I'm finding that I am very impatient with a perceived lack of progress. It seems fundamentally wrong that I should ever be doing nothing. This seems to be a mostly positive psychological side effect of this past semester. The only downside of which I can think is that this feeling can impel me to do something when stopping for a while to reflect on what I should be doing might be more productive. I am trying to teach myself that it matters what I am doing, not just that I am doing something. I suppose that so far one could call that lesson a qualified success. Still, I have much further to go before I hit on the optimal formula for how to spend my days.

There's a sign about 30 feet away from me proclaiming that there's a Panera open now in Crossgates. I wasn't even sure that it was a chain, although it did sort of have the feel of one. I certainly didn't expect it to stretch from Pittsburgh to the Capital District, though. I might have even gone there, but I didn't see it any of the times I walked up and down the mall (including the last couple when I was just trying to see if any good stores were still open). I suppose that I wasn't looking for it.
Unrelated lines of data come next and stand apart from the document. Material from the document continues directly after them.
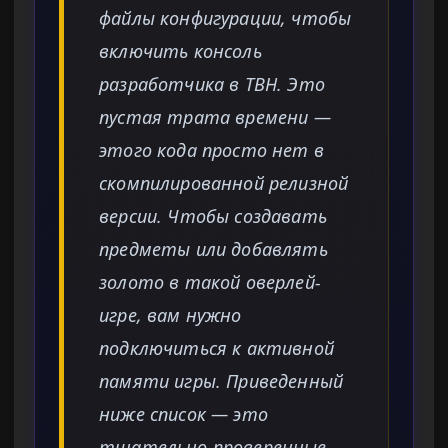
файлы конфигурации, чтобы
включить консоль
разработчика в TBH. Это
пустая трата времени —
этого кода просто нет в
скомпилированной релизной
версии. Чтобы создавать
предметы или добавлять
золото в такой оверлей-
игре, вам нужно
подключиться к активной
памяти игры. Приведенный
ниже список — это
тщательно проверенные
I suppose that I should be grateful, relatively speaking. If I had been stuck here like this a couple of years ago, I would have sat on a bench with a glazed-over look on my eyes waiting for my father to arrive and pick me up. Now I have Robert Jr., I have some music and headphones (of which I haven't yet made use, since I'm trying to conserve things in which I'm interested slightly), Robert has an extra battery, and I have my camera with me - not that I want to take any pictures at the moment, but it currently has quite a few at which I can look, and it's a great toy.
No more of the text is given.